A few months ago, a much-loved aunt of mine died. She had been in a nursing home and had become very frail. She adored Maxi. I’ll never forget the last time we brought him in for a visit — not long before she died. We sat him on her lap. She smiled and began to stroke him — even though I’d have sworn beforehand she would not have been physically able to do so given her condition.

As someone who has worked from home for many years, we were a double act in my office. Maxi would lie on the floor — well, never the actual floor, he has high standards when it comes to comfort. There always has to be something soft, preferably fleece, lying underneath him.

As my husband likes to say, the dog may have been abandoned, but it was in all likelihood 10 minutes of desertion in a city park followed by 16 years of luxury and love.

Now, lest you all think he was without flaw, he was not. Maxi was always mean to puppies — lovely enthusiastic creatures who would bound over to say hello and get a right cranky ‘ra ra ra’ for their trouble.
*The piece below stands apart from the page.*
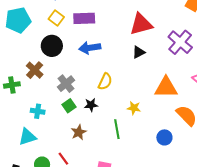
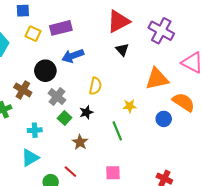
black circle: (52, 46) -> (45, 71), moved
black triangle: (139, 52) -> (122, 50), turned -32
blue circle: (164, 137) -> (164, 119), moved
In the kitchen we have ‘Maxi’s armchair’. As he’s gotten older, he has laid determined claim to it and our minder — who adores him as much as we do — wraps him up in a fleece blanket, whereupon he tucks in his little head to snuggle up to sleep. Honestly, I don’t know how I’m going to even look at that chair after today.

Maxi never won top prize

He saw us through the pandemic.  He saw us through a recent bout of Covid.  We had hoped he’d survive for the first in-person Harold’s Cross Community Festival in three years. He’s come second twice in the dog show. We had high hopes for taking top prize in the geriatric category this year — surely on the grounds of age alone.

But it’s not to be.

The time is coming close now. The beach was always Max’s happy place, especially West Cork beaches. We can’t deliver that today but there is a beach near to the vet. We’re diverting to that stretch of sand on the way. Beforehand.

He’ll be gone a few days by the time you read this. No more of the familiar tap tap of small terrier paws around the house. I’ve a feeling it will still be hard to believe then.